The Eagle County Sheriff’s Office reported around 5 p.m. on Thursday that the skier, who was not identified, did not survive.
The slide in the popular backcountry zone easily accessed from Vail ski area occurred in the eastern portion of Abraham’s Bowl, which is also known as Marvin’s.
Vail ski area reported 13 inches of new snow on Thursday, with most of it falling overnight. The Colorado Avalanche Information Center’s forecast for Vail and Summit County on Thursday ranked the avalanche hazard at and above treeline as “high,” with “very dangerous avalanche conditions.” The forecasts warned that wind-drifted, above-treeline slopes facing north were “the most likely places to trigger a large and deadly avalanche.”
“Avoid traveling in or around avalanche terrain today,” reads the report. “Large, wide and deadly avalanches will be very easy to trigger.”
MORE: Colorado plans to ramp up messaging after avalanches kill three experienced skiers in two days
East Vail is a very popular backcountry skiing destination accessed via a short hike from Vail ski area’s Siberia Bowl. It’s also a common location for avalanches.
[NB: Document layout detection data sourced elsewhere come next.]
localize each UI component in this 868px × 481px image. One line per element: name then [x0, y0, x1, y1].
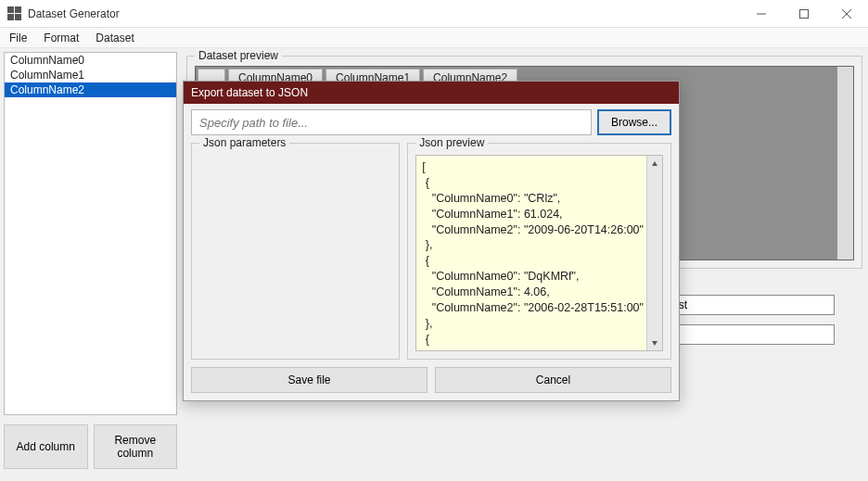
- menu-bar: File Format Dataset: [0, 28, 868, 48]
- svg-marker-4: [652, 161, 657, 166]
- property-field-1[interactable]: [660, 295, 835, 315]
- menu-dataset[interactable]: Dataset: [96, 32, 134, 44]
- export-json-dialog: Export dataset to JSON Browse... Json pa…: [183, 81, 680, 401]
- svg-marker-5: [652, 341, 657, 346]
- menu-file[interactable]: File: [9, 32, 27, 44]
- dialog-title: Export dataset to JSON: [184, 82, 679, 104]
- column-list-item[interactable]: ColumnName1: [5, 68, 176, 82]
- minimize-button[interactable]: [740, 0, 783, 28]
- close-button[interactable]: [825, 0, 868, 28]
- json-preview-scrollbar[interactable]: [646, 156, 662, 350]
- json-preview-pane: Json preview [ { "ColumnName0": "CRlz", …: [407, 143, 671, 360]
- json-parameters-pane: Json parameters: [191, 143, 400, 360]
- maximize-button[interactable]: [783, 0, 825, 28]
- file-path-input[interactable]: [191, 109, 592, 135]
- scroll-down-icon[interactable]: [647, 335, 662, 350]
- grid-scrollbar[interactable]: [837, 67, 853, 259]
- json-preview-title: Json preview: [415, 136, 488, 149]
- column-list-item[interactable]: ColumnName0: [5, 53, 176, 68]
- left-panel: ColumnName0 ColumnName1 ColumnName2 Add …: [0, 48, 181, 481]
- save-file-button[interactable]: Save file: [191, 367, 428, 393]
- column-list[interactable]: ColumnName0 ColumnName1 ColumnName2: [4, 52, 177, 415]
- window-title: Dataset Generator: [28, 7, 120, 20]
- browse-button[interactable]: Browse...: [597, 109, 671, 135]
- app-icon: [7, 6, 22, 21]
- scroll-up-icon[interactable]: [647, 156, 662, 171]
- add-column-button[interactable]: Add column: [4, 424, 88, 469]
- window-titlebar: Dataset Generator: [0, 0, 868, 28]
- svg-rect-1: [800, 9, 809, 18]
- json-parameters-title: Json parameters: [199, 136, 289, 149]
- dataset-preview-title: Dataset preview: [195, 49, 282, 62]
- menu-format[interactable]: Format: [44, 32, 79, 44]
- column-list-item[interactable]: ColumnName2: [5, 82, 176, 97]
- json-preview-text[interactable]: [ { "ColumnName0": "CRlz", "ColumnName1"…: [415, 155, 663, 351]
- json-preview-content: [ { "ColumnName0": "CRlz", "ColumnName1"…: [422, 160, 644, 351]
- property-field-2[interactable]: [660, 324, 835, 345]
- cancel-button[interactable]: Cancel: [435, 367, 671, 393]
- remove-column-button[interactable]: Remove column: [94, 424, 178, 469]
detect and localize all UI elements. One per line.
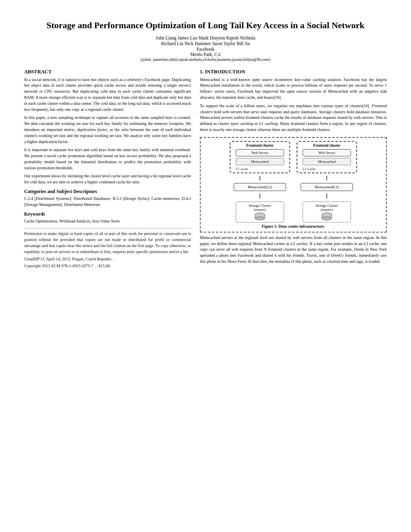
right-storage-label: Storage Cluster(master) (306, 204, 347, 212)
authors-line1: John Liang James Luo Mark Drayton Rajesh… (24, 35, 387, 40)
abstract-p1: In a social network, it is natural to ha… (24, 77, 191, 113)
introduction-title: 1. INTRODUCTION (200, 69, 387, 75)
right-l2-box: Memcached(L2) (301, 183, 353, 191)
left-connector2 (259, 193, 260, 198)
right-storage-box: Storage Cluster(master) (303, 202, 351, 222)
left-web-server-box: Web Server (236, 149, 284, 156)
paper-header: Storage and Performance Optimization of … (24, 19, 387, 62)
left-frontend-label: Frontend cluster (246, 143, 274, 148)
authors-line2: Richard Liu Nick Hammer Jason Taylor Bil… (24, 41, 387, 46)
right-memcached-label: Memcached (318, 160, 336, 164)
abstract-p4: Our experiment shows by shrinking the cl… (24, 173, 191, 185)
left-storage-label: Storage Cluster(master) (239, 204, 280, 212)
categories-title: Categories and Subject Descriptors (24, 189, 191, 195)
right-cluster-diagram: Frontend cluster Web Server Memcached L1… (297, 141, 357, 222)
left-cluster-diagram: Frontend cluster Web Server Memcached L1… (230, 141, 290, 222)
left-l2-box: Memcached(L2) (234, 183, 286, 191)
left-connector1 (259, 176, 260, 181)
intro-continued-p1: Memcached servers at the regional level … (200, 235, 387, 265)
left-l1-label: L1 cache (236, 167, 284, 171)
abstract-p3: It is important to separate hot keys and… (24, 147, 191, 171)
intro-p1: Memcached is a well-known open source in… (200, 77, 387, 101)
right-connector2 (326, 193, 327, 198)
abstract-title: ABSTRACT (24, 69, 191, 75)
right-column: 1. INTRODUCTION Memcached is a well-know… (200, 69, 387, 272)
page: Storage and Performance Optimization of … (0, 0, 411, 532)
right-connector1 (326, 176, 327, 181)
left-memcached-label: Memcached (251, 160, 269, 164)
svg-point-2 (255, 217, 265, 220)
figure-inner: Frontend cluster Web Server Memcached L1… (204, 141, 383, 222)
footnote-p2: CloudDP'13, April 14, 2013, Prague, Czec… (24, 256, 191, 262)
location: Menlo Park, CA (24, 52, 387, 57)
left-l2-label: Memcached(L2) (248, 185, 272, 189)
svg-point-7 (322, 217, 332, 220)
right-db-icon (306, 212, 347, 220)
footnote-p1: Permission to make digital or hard copie… (24, 231, 191, 255)
right-memcached-box: Memcached (303, 158, 351, 165)
footnote: Permission to make digital or hard copie… (24, 228, 191, 269)
two-column-layout: ABSTRACT In a social network, it is natu… (24, 69, 387, 272)
figure1: Frontend cluster Web Server Memcached L1… (200, 137, 387, 233)
right-l1-label: L1 Cache (303, 167, 351, 171)
intro-p2: To support the scale of a billion users,… (200, 103, 387, 133)
left-storage-box: Storage Cluster(master) (236, 202, 284, 222)
left-memcached-box: Memcached (236, 158, 284, 165)
right-frontend-label: Frontend cluster (313, 143, 340, 148)
abstract-p2: In this paper, a new sampling technique … (24, 115, 191, 145)
affiliation: Facebook (24, 47, 387, 52)
email: {johnl, jamesluo,mbd,rajesh.nishtala,ric… (24, 57, 387, 62)
right-frontend-cluster: Frontend cluster Web Server Memcached L1… (297, 141, 357, 173)
right-web-server-box: Web Server (303, 149, 351, 156)
left-db-icon (239, 212, 280, 220)
keywords-title: Keywords (24, 211, 191, 217)
figure-caption: Figure 1: Data center infrastructure. (204, 224, 383, 229)
paper-title: Storage and Performance Optimization of … (24, 19, 387, 31)
keywords-text: Cache Optimization, Workload Analysis, K… (24, 218, 191, 224)
footnote-p3: Copyright 2013 ACM 978-1-4503-2075-7 …$1… (24, 263, 191, 269)
left-frontend-cluster: Frontend cluster Web Server Memcached L1… (230, 141, 290, 173)
categories-text: C.2.4 [Distributed Systems]: Distributed… (24, 196, 191, 208)
left-column: ABSTRACT In a social network, it is natu… (24, 69, 191, 272)
right-l2-label: Memcached(L2) (315, 185, 339, 189)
At least eight skiers have died in avalanches in the steep, north-facing terrain that spills into both East Vail and Interstate 70. The most recent was in January 2014, when an avalanche swept four skiers down a slope known as “Nothing But Air,” killing Tony Seibert, the grandson of the founder of Vail ski area. In January 2008, two men were killed in separate avalanches. Four men were killed in East Vail avalanches in the 1990s and one skier was buried and killed in 1986.
Three Eagle County skiers were killed on Monday in a massive avalanche on South Lookout Peak near Ophir Pass. The death of the East Vail skier on Thursday raised the grim count of avalanche fatalities for the 2020-21 season to eight, mirroring the final avalanche fatality tally of 2018-19, 2013-14 and 2008-09. But the 2020-21 backcountry season has really only begun, with the busy months of February, March and April left.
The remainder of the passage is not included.